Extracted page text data
----------------------------------------

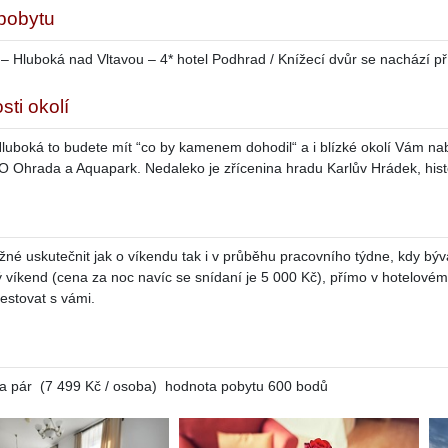
 pobytu
 – Hluboká nad Vltavou – 4* hotel Podhrad / Knížecí dvůr se nachází
sti okolí
uboká to budete mít “co by kamenem dohodil“ a i blízké okolí Vám nab
 Ohrada a Aquapark. Nedaleko je zřícenina hradu Karlův Hrádek, hist
žné uskutečnit jak o víkendu tak i v průběhu pracovního týdne, kdy bývá
 víkend (cena za noc navíc se snídaní je 5 000 Kč), přímo v hotelové
estovat s vámi.
a pár (7 499 Kč / osoba) hodnota pobytu 600 bodů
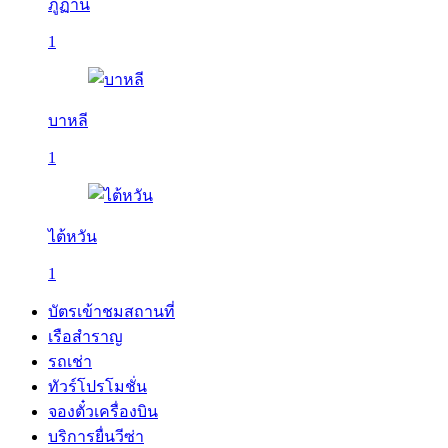
ภูฏาน
1
บาหลี
1
ไต้หวัน
1
บัตรเข้าชมสถานที่
เรือสำราญ
รถเช่า
ทัวร์โปรโมชั่น
จองตั๋วเครื่องบิน
บริการยื่นวีซ่า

----------------------------------------

Every line above with the word "pobytu" belongs in the answer, copied as written.

**Solution below:**
 pobytu
a pár (7 499 Kč / osoba) hodnota pobytu 600 bodů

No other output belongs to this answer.